Alamy Limited (d/b/a alamy) is a British privately owned stock photography agency launched in September 1999. It is an online supplier of stock images, videos, and other image material. Their content comes from agencies and independent photographers, or are collected from news archives, museums, national collections, and public domain content copied from Wikimedia Commons. Its headquarters are in Milton Park, near Abingdon, Oxfordshire, United Kingdom. It has a development and operations centre at Technopark in Trivandrum, Kerala, India, and a sales office in Brooklyn, New York, United States.

== History ==
James West, a graduate of Edinburgh University, was the CEO of Alamy and co-founded the company with Mike Fischer in 1999. Fischer, the ex-chairman and co–founder of the firm, was also co-founder and CEO of RM plc. In 2002, Alamy won an EMMA (Electronic Multimedia Awards) award for technical excellence. The purpose of the award is to recognize excellence in digital media content creation. It also introduced a 24/7 high-resolution download tool for customers. The technical innovation continued with virtual CDs becoming a replacement for royalty-free (RF) image CDs.

In 2003, the firm introduced an international distribution network. Based on the resulting increased sales, it increased the royalty payments for its contributors in 2006. Since 2002 Alamy, has paid out over $100 million to its contributors. In March 2004 one million images were available on the site and by October 2007 there were 10 million images online. In 2010, the firm created an iPad app to showcase its images. In 2011, Alamy launched a live news service, and in 2012 it started to accept live news images from mobile phones which upgraded their collection to 25 million images. Also in 2011, the company expanded its international sales unit with teams being introduced in Germany, Australia and The Middle East. In 2012, Alamy introduced the Alamy iQ, video, and creative search results.

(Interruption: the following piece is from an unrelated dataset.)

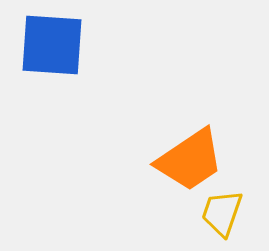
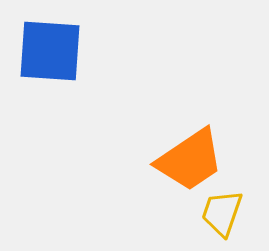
blue square: moved 2 px left, 6 px down
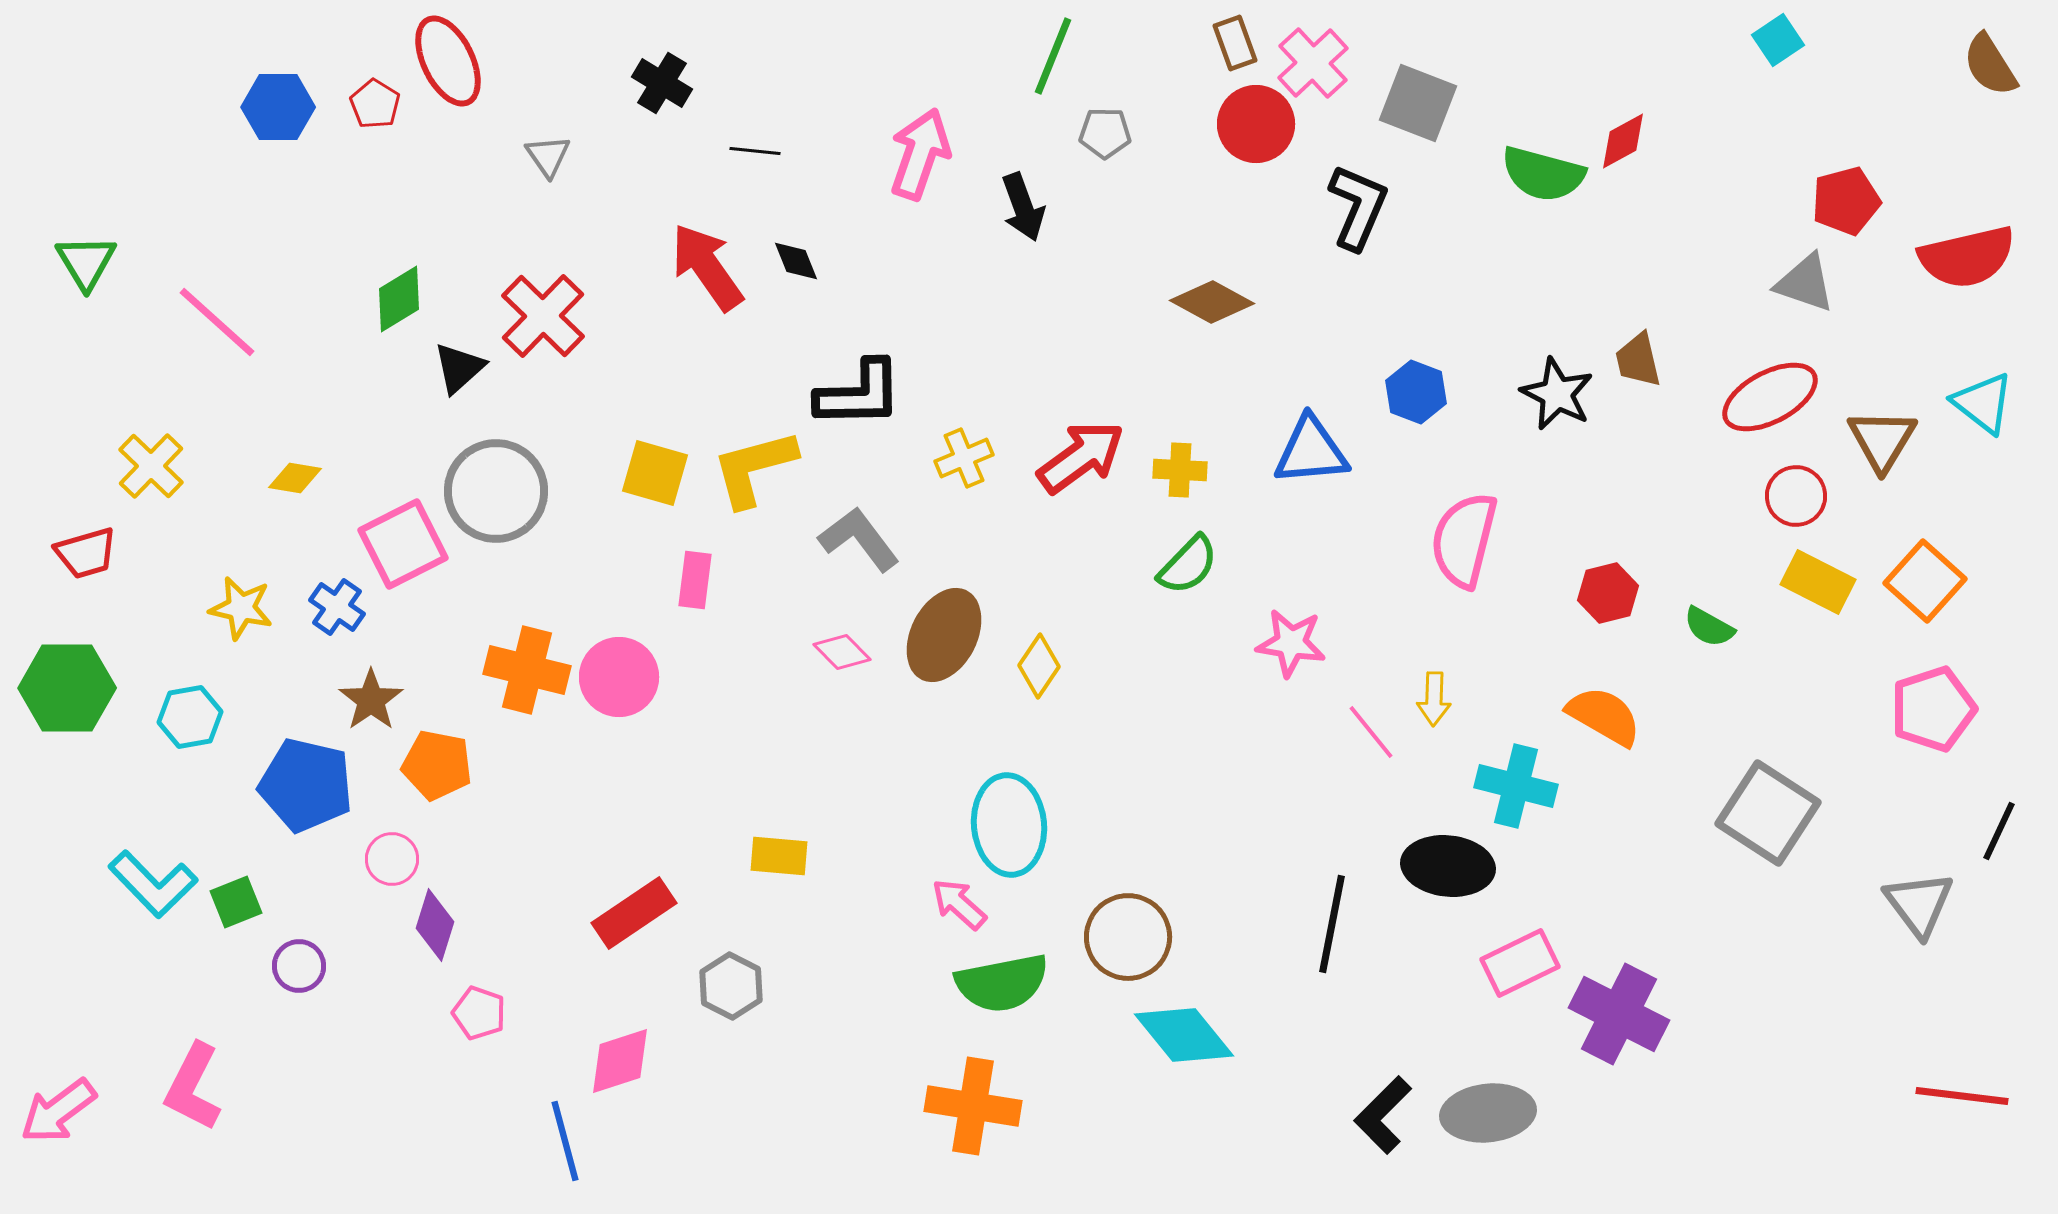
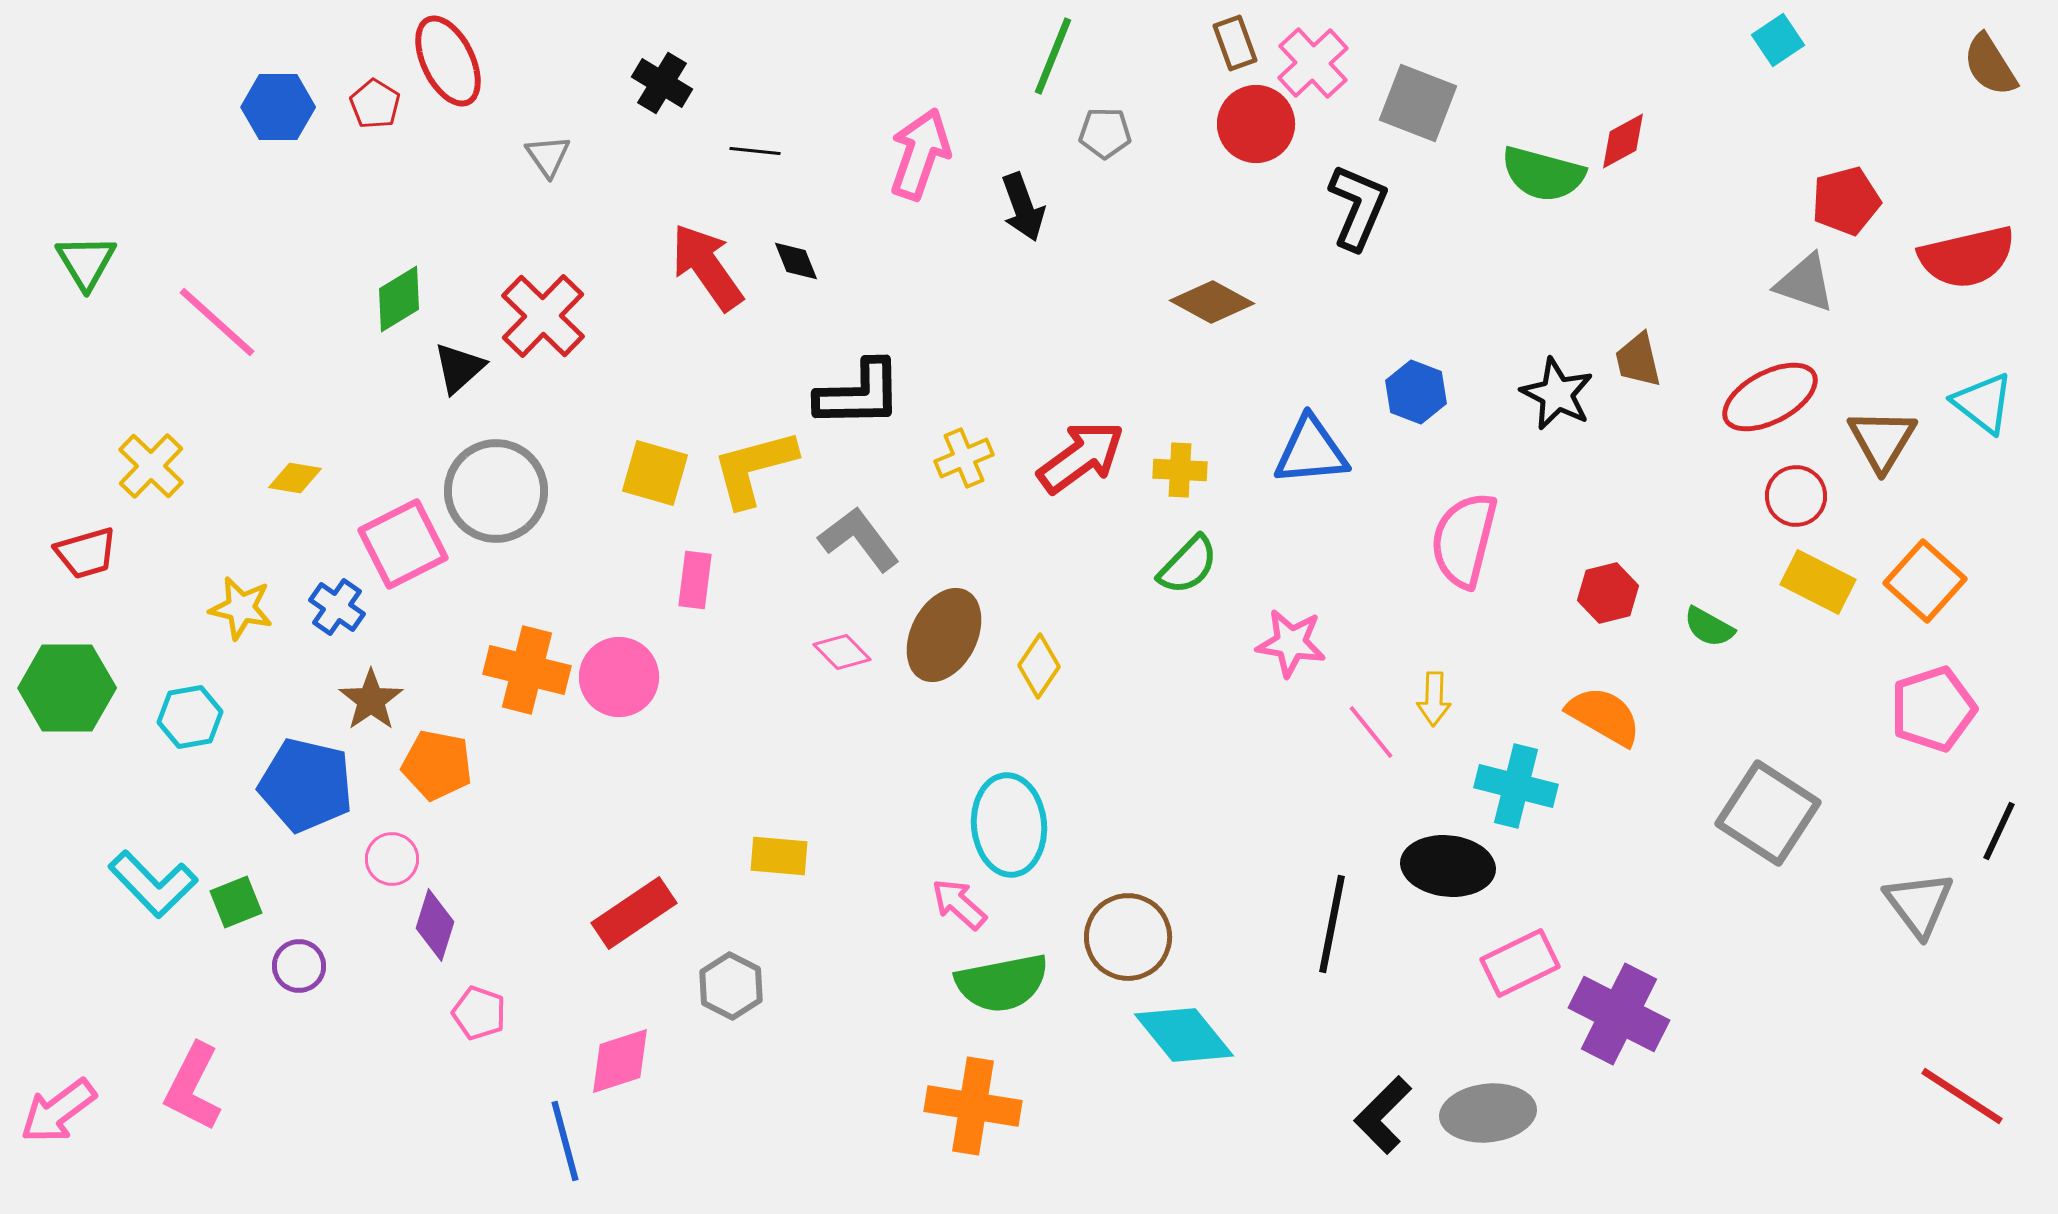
red line at (1962, 1096): rotated 26 degrees clockwise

In 2015, Alamy's iPhone app Stockimo was shortlisted in The Drum's Marketing on Mobile Awards (MOMAs) for the Best Mobile/Tablet Consumer Facing App. In 2017, Alamy announced their new CEO, Andy Harding. In 2018, James West resumed his position as CEO. In December 2018, Alamy announced that they would be increasing their commission from 50% to 60% of the sales value, reducing their payments to their contributors to just 40% of the payment received from customers. This announcement was superseded a couple of weeks later by a further announcement that commission would remain at 50% on material that was exclusively available only on Alamy. In February 2020, Alamy was acquired by PA Media Group. Co-founder James West stepped down from his position as CEO but remains as an advisory board member. Emily Shelley is the current managing director of Alamy.

==Criticism==
On 16 February 2015, Alamy informed its members of changes to the contributor contract. These changes were condemned by the photography industry bodies, the National Union of Journalists, and Editorial Photographers UK (EPUK) who said "Alamy, it seems is trying to establish a perpetual and irrevocable contract with images that they have previously sold on our behalf at a time when this was not the case, which allows them to continue selling them even after the contract with the photographer has been terminated. ... The provision would last for the full term of copyright and we see it as unreasonably extensive." Alamy responded by stating that the changes only reflect the company work style and do not represent a significant shift. In turn, their reply was characterized by the documentary photographer and Alamy contributor David Hoffman as "misleading and evasive".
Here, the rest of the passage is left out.